By Nigar Orujova
Last time, I invited you to visit an unusual village in Shamkir founded by German colonists. Now if you liked it, we recommend you not to miss any opportunity to have a look at another former German settlement, located in the picturesque Goygol region.
Azerbaijan has many settlements of different nationalities. The history of each colony is captivating. The German sign in the center of the country located between East and West is unbelievable, but still a reality.
In the early 19th century, about 500 families of landless German peasants left their native Germany accepting the invitation of the Russian tsar, found shelter in Azerbaijan, then part of the Russian empire.
Azerbaijanis accepted the immigrants with open hearts and helped them as much as they could especially in the first round of immigration during the cold winter.
Germans established six settlements, first of which was Helenendorf. Here, establishing German settlement, they began to cultivate rice and tobacco, planted large areas of olive trees and cotton, and produced oil from sunflower seeds.
The 1840s, the colonists had fully adapted to the new climate and land conditions and engaged themselves in viticulture. After wine-production, they started manufacturing of the oak casks, and soon formed the first German wine-production and other co-operative societies.
Twenty years on, Helenendorf had eight shoemakers, four high-class tailors, eight smiths, four joinery workshops and carriage workshops. They used to delivere their products to all corners of Russia.
It is hard to imagine such a productive settlements in Azerbaijan, which at that time was not very well developed.
The true economic breakthrough came to Helenendorf at the turn of the century. The construction of cognac factories in 1895 and the establishment of purchasing points in the province convenient for the Baku - Tbilisi railway promoted the efficiency of the enterprises. Local cognacs and wines were of such high quality that they were awarded prizes at international exhibitions in 1899 and 1900.
At the end of the 19th century, Helenendorf had electricity, telegraph and telephone communications and even a system of water supply, which for this time was a real wonder. In neighboring villages all these appeared only a hundred years later.
By the beginning of the 20th century, there were over 13,000 German colonists. However, the bad times approached the fruitful settlements. Starting with World War I, Russian Empire began to pressure the colonists, which peaked after the Revolution.
The newly created Azerbaijan Republic's government, which in 1918 declared its independence and secession from the Russian Empire, facilitated the establishment of the All-Caucasian German National Council.
The colonists improved their settlements, built schools, churches and education centers, and carried out educational and charitable work.
After the first republic in Azerbaijan was occupied by the Red Army in 1920, the private property of the German colonists was expropriated and transferred to the Bolsheviks. In order not to lose everything, the former prosperous German families formed industrial and collective farms.
But the government continued to suppress the settlements, and before World War II, the German colonists had no other way but immigrate to Germany. However, this was also forbidden, and only few families were able to leave in time.

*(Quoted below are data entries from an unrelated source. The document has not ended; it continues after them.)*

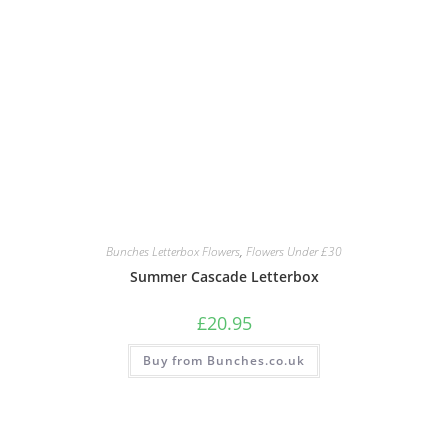
Bunches Letterbox Flowers
,
Flowers Under £30
Summer Cascade Letterbox
£
20.95
Buy from Bunches.co.uk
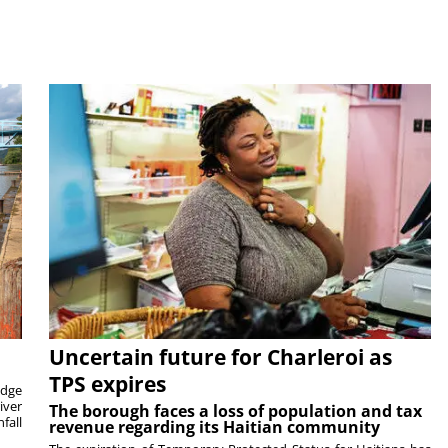
Uncertain future for Charleroi as
TPS expires
idge
iver
The borough faces a loss of population and tax
fall
revenue regarding its Haitian community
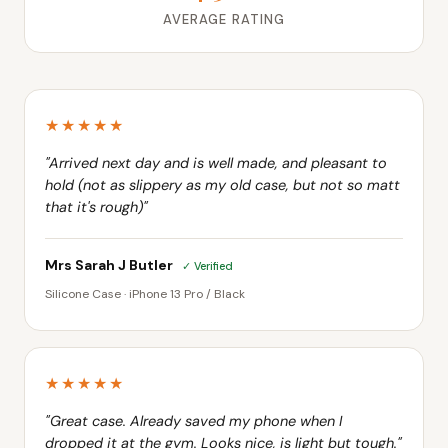
AVERAGE RATING
★★★★★
"Arrived next day and is well made, and pleasant to
hold (not as slippery as my old case, but not so matt
that it's rough)"
Mrs Sarah J Butler
✓ Verified
Silicone Case · iPhone 13 Pro / Black
★★★★★
"Great case. Already saved my phone when I
dropped it at the gym. Looks nice, is light but tough."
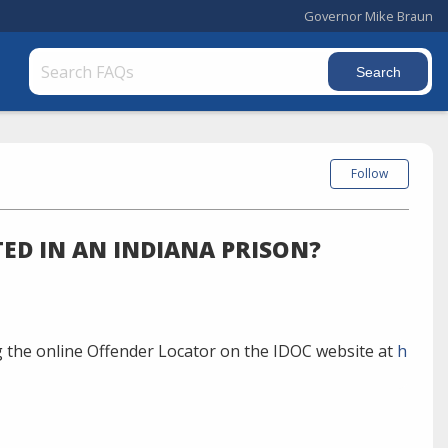
Governor Mike Braun
Follow
ED IN AN INDIANA PRISON?
 the online Offender Locator on the IDOC website at
h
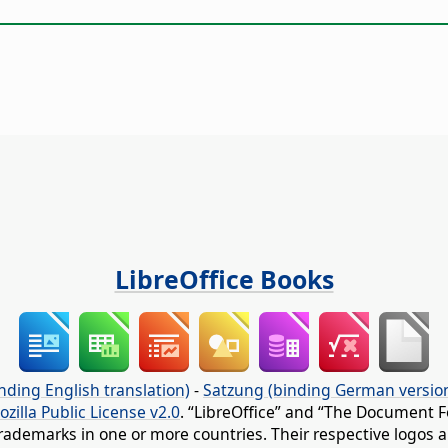
LibreOffice Books
nding English translation)
-
Satzung (binding German versio
ozilla Public License v2.0
. “LibreOffice” and “The Document F
rademarks in one or more countries. Their respective logos an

Other colonists who planned to immigrate were declared to be counter-revolutionaries by the Soviet authorities, arrested and dispatched to Siberian camps.
More than 20,000 German colonists were living in Azerbaijan by October 1941, and almost all of them were deported to Siberia, Northern Kazakhstan or to the Soviet Republics of Central Asia, to harsh environments.
The German origin of the town transcends through the straight streets, wooden houses with carved facades and a Lutheran church built in 1854.
There is a place of special attraction here, a house of the last German living in Goygol. Azerbaijan's Culture Ministry plans to turn into a museum the house of late Victor Klein.
Klein was the last surviving German in Azerbaijan. In 1941, 5-year-old Victor was not forced to leave the country along with other members in the community as his father had been killed and the child was declared to be Russian.
The culture of the German people settled in Azerbaijan can be felt when visiting Klein's house.
Klein left everything in the house intact and preserved. The handmade furniture, one of the distinct features of Helenendorf, is the same as it was in the 1850s. There is still a Christmas tree that he kept for about 40 years.
Goygol, where German and Azerbaijan culture interweaved, is a must see place for all tourists interesting in history, art, and human fates.